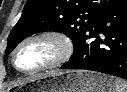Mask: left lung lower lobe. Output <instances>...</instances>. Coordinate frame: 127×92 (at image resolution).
Segmentation results:
<instances>
[{"label": "left lung lower lobe", "mask_w": 127, "mask_h": 92, "mask_svg": "<svg viewBox=\"0 0 127 92\" xmlns=\"http://www.w3.org/2000/svg\"><path fill=\"white\" fill-rule=\"evenodd\" d=\"M61 69H87L127 80V0L96 21L74 46L72 57Z\"/></svg>", "instance_id": "1"}]
</instances>
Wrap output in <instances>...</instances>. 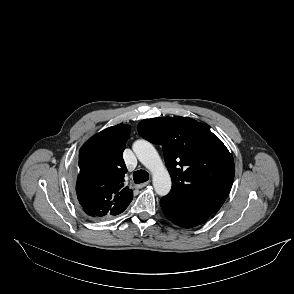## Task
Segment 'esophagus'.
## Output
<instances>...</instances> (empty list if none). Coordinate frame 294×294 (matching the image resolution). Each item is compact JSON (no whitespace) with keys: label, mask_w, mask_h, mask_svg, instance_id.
Returning <instances> with one entry per match:
<instances>
[{"label":"esophagus","mask_w":294,"mask_h":294,"mask_svg":"<svg viewBox=\"0 0 294 294\" xmlns=\"http://www.w3.org/2000/svg\"><path fill=\"white\" fill-rule=\"evenodd\" d=\"M148 184H149V181L136 185V188L140 189L147 186Z\"/></svg>","instance_id":"34e87169"}]
</instances>
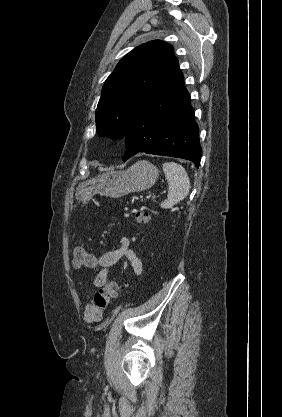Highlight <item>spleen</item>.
I'll return each mask as SVG.
<instances>
[{
    "label": "spleen",
    "instance_id": "1",
    "mask_svg": "<svg viewBox=\"0 0 282 417\" xmlns=\"http://www.w3.org/2000/svg\"><path fill=\"white\" fill-rule=\"evenodd\" d=\"M163 172L169 184L166 200L161 202V209H173L174 204L185 198L189 192V176L182 164L178 162H164Z\"/></svg>",
    "mask_w": 282,
    "mask_h": 417
}]
</instances>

● **Task to complete**:
Only the lines from the one containing "Segment 'esophagus'." through the last line of the entries should be transcribed, exactly and with no pictures.

● **Response to this task**:
Segment 'esophagus'.
## Output
<instances>...</instances> (empty list if none). Coordinate frame 294×294 (matching the image resolution). Each item is compact JSON (no whitespace) with keys: label, mask_w, mask_h, mask_svg, instance_id.
Returning <instances> with one entry per match:
<instances>
[{"label":"esophagus","mask_w":294,"mask_h":294,"mask_svg":"<svg viewBox=\"0 0 294 294\" xmlns=\"http://www.w3.org/2000/svg\"><path fill=\"white\" fill-rule=\"evenodd\" d=\"M148 184H149V181L136 185V188L140 189L147 186Z\"/></svg>","instance_id":"34e87169"}]
</instances>
Highlight <item>spleen</item>.
I'll return each mask as SVG.
<instances>
[{
    "label": "spleen",
    "instance_id": "1",
    "mask_svg": "<svg viewBox=\"0 0 282 417\" xmlns=\"http://www.w3.org/2000/svg\"><path fill=\"white\" fill-rule=\"evenodd\" d=\"M163 172L169 184L166 200L161 202V209H173L174 204L185 198L189 192V176L182 164L178 162H164Z\"/></svg>",
    "mask_w": 282,
    "mask_h": 417
}]
</instances>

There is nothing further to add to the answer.